- Home
- Irvine Welsh
Filth Page 3
Filth Read online
Page 3
– Me give up ma fuckin holiday for some stiffed nig-nog? Aye, right. I look fuckin sweet right enough. As if I give an Aylesbury. Every fucker kens that I have my three weeks’ summer in Thailand and my winter’s week in the Dam. Tradition. Custom and fuckin practice. Nae pen-pushing cunts are stopping that. No siree, I’ll be fuckin well shaggin for Scotland come the tenth of this month.
I go to put a tape of Deep Purple in Rock into the cassette player, but decide against it because this will precipitate an argument with Lennox over whether Coverdale is a better vocalist than Gillan, which as any spastic knows is a non-argument.
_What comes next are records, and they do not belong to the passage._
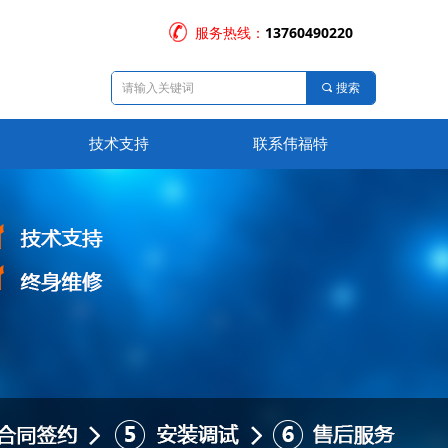
服务热线：
13760490220
끠
搜索
技术支持
联系伟福特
I mean, who could compare Coverdale’s Purple or Whitesnake output to the original Deep Purple line-up Gillan graced alongside Blackmore, Lord, Glover and Paice? Only an idiot would try. Additionally, Gillan produced in Glory Road and Future Shock, two classic solo hit albums. What did Coverdale ever do as a solo artist? But I’m not getting into this with Lennox, so I put on Ozzy Osborne’s Ultimate Sin.
Lennox nods thoughtfully as the Oz struts his stuff. – Tell ye what though Robbo, you’ve got a very understanding wife. If Mhari had found out I was off to Amsterdam with a mate . . .
Ray’s bird. She left him anyway. Probably wasn’t giving her enough. Of course, Ray could never give any bird enough. The mouth department and the trouser department are well out of synchronisation in the not-so-superstore that is Ray Lennox, I kid you not.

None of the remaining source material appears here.